As usual, opinions are divided. On one side are those who believe that the cleric is God-sent in opening channels of communication with the bandits that would eventually lead to peace.
Other Nigerians however, see the cleric as meddlesome busybody who is engaged in a dangerous tango with the devil.
It’s yet to be seen which side would eventually triumph. Be that as it may, the peace offensive of the cleric appear to enjoy official support.
That is why therefore that the efforts of Sheik Gummi must be contextualized to clearly define the boundaries of his intervention.
Non- state actors like Gummi need the protection of the law and they must operate within the ambit of the law.
They must cooperate with constituted authorities and other state actors to achieve consensus on how to move forward.
Peace offensive, no matter how well intentioned, cannot end banditry as widespread as we have in Nigeria. Neither would, Islamic evangelism.
The central argument of the bandits is that they took up arms because of the injustices being perpetuated against them. They also complained against the tactics of the Nigerian military of bombarding their camps and killing innocent lives.
The logic of their position is that since they have been wronged and neglected by Government, they must terrorise innocent Nigerians as payback.
What is unsettling about the position of the bandits during Gummi’s missions, however, is their incessant attacks on our military, who have been battling them to keep us safe.
The Sheik Gummi peace mission and the utterances of some civilian government officials, seem to echo this position. They blame Nigerian soldiers for indiscriminate killing of their people as reprisal for their (herdsmen’s) equally indiscriminate kidnapping of innocent people and killing them in the process.
It’s true that the military option cannot by itself end banditry in Nigeria. But it is however an option we should never take off the table. Given their rage and determination, the bandits didn’t overrun Nigeria for lack of trying, but simply because our often unappreciated military men and women have made it impossible for them to do so.
The bandits must therefore accept that their decision to carry arms against innocent Nigerians is unlawful and wrong.
It’s also not enough for bandits to denounce banditry and surrender arms, which they can replace anytime they desire. The bandits must obey all the laws of the land, especially those governing possession of firearms and resort to the rule of law.

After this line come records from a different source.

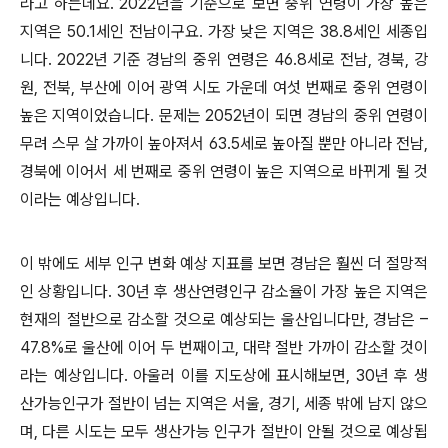
라고 하는데요
. 2022
년을 기준으로 보면 중위 연령이 가장 높은
지역은
50.1
세인 전남이구요
.
가장 낮은 지역은
38.8
세인 세종입
니다
. 2022
년 기준 경남의 중위 연령은
46.8
세로 전남
,
경북
,
강
원
,
전북
,
부산에 이어 광역 시도 가운데 여섯 번째로 중위 연령이
높은 지역이었습니다
.
문제는
2052
년이 되면 경남의 중위 연령이
무려 스무 살 가까이 높아져서
63.5
세로 높아질 뿐만 아니라 전남
,
경북에 이어서 세 번째로 중위 연령이 높은 지역으로 바뀌게 될 것
이라는 예상입니다
.
이 밖에도 세부 인구 변화 예상 지표를 보면 경남은 훨씬 더 절망적
인 상황입니다
. 30
년 후 생산연령인구 감소율이 가장 높은 지역은
현재의 절반으로 감소할 것으로 예상되는 울산입니다만
,
경남은
–
47.8%
로 울산에 이어 두 번째이고
,
대략 절반 가까이 감소할 것이
라는 예상입니다
.
아울러 이를 지도상에 표시해보면
, 30
년 후 생
산가능인구가 절반이 넘는 지역은 서울
,
경기
,
세종 밖에 남지 않으
며
,
다른 시도는 모두 생산가능 인구가 절반이 안될 것으로 예상됩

The terms of engagement with the bandits must also be clearly defined. The major actors too must be known and parameters of engagements clearly marked.
Compliance to agreed terms must be verifiable and sanctions for violations enforced.

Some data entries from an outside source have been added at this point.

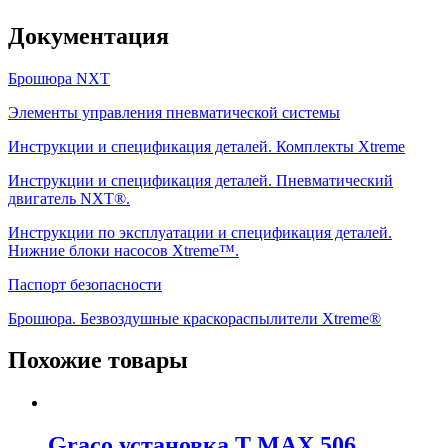
Документация
Брошюра NXT
Элементы управления пневматической системы
Инструкции и спецификация деталей. Комплекты Xtreme
Инструкции и спецификация деталей. Пневматический
двигатель NXT®.
Инструкции по эксплуатации и спецификация деталей.
Нижние блоки насосов Xtreme™.
Паспорт безопасности
Брошюра. Безвоздушные краскораспылители Xtreme®
Похожие товары
Graco установка T MAX 506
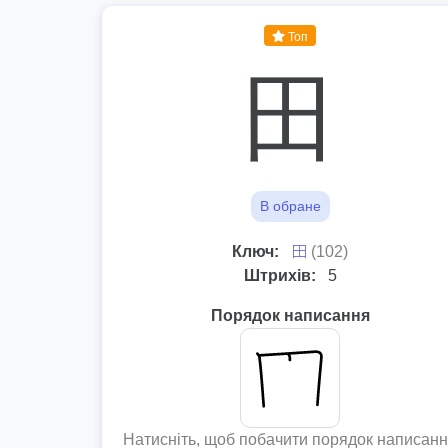
Топ
田
В обране
⽥
Ключ:
(102)
Штрихів:
5
Порядок написання
Натисніть, щоб побачити порядок написан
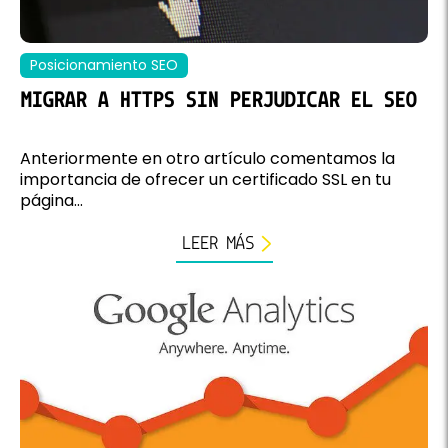
Posicionamiento SEO
MIGRAR A HTTPS SIN PERJUDICAR EL SEO
Anteriormente en otro artículo comentamos la
importancia de ofrecer un certificado SSL en tu
página...
LEER MÁS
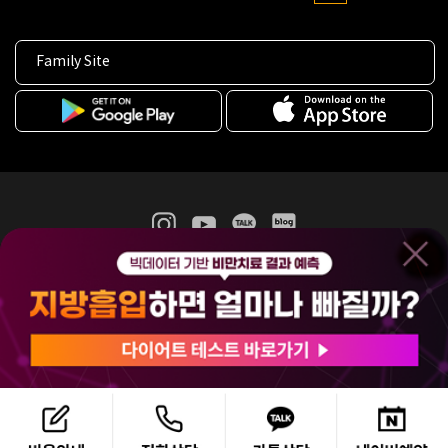
Family Site
365mc 병·의원 이용약관
홈페이지 이용약관
개인정보처리방침
비급여진료수가
증명서발급
인재채용
(주)365mcㅣ서울특별시 서초구 서초대로52길 7, 3~4층(서초동, 제일빌딩)
120-87-04354ㅣ김남철
COPYRIGHT(C) 2025 365mc. ALL RIGHTS RESERVED.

The elephant in the room, for Sheik Gummi and the government, however is the issue of compensation for the victims of the bandits. Hundreds of villages have either been sacked or burnt down.
Many lives have been killed, with millions of villagers rendered IDPs in their own country. Women are still being raped. Small scale entrepreneurship and agriculture, once the lifeline of our rural communities, have perished.
Who will compensate these victims?
Their fate must also be kept in view, even as we rush to compensate the bandits for their losses. An unsettled victim of banditry today is a future bandit in the making.
Abdullahi Yelwa, a renowned journalist and educationist, sent the piece from Abuja.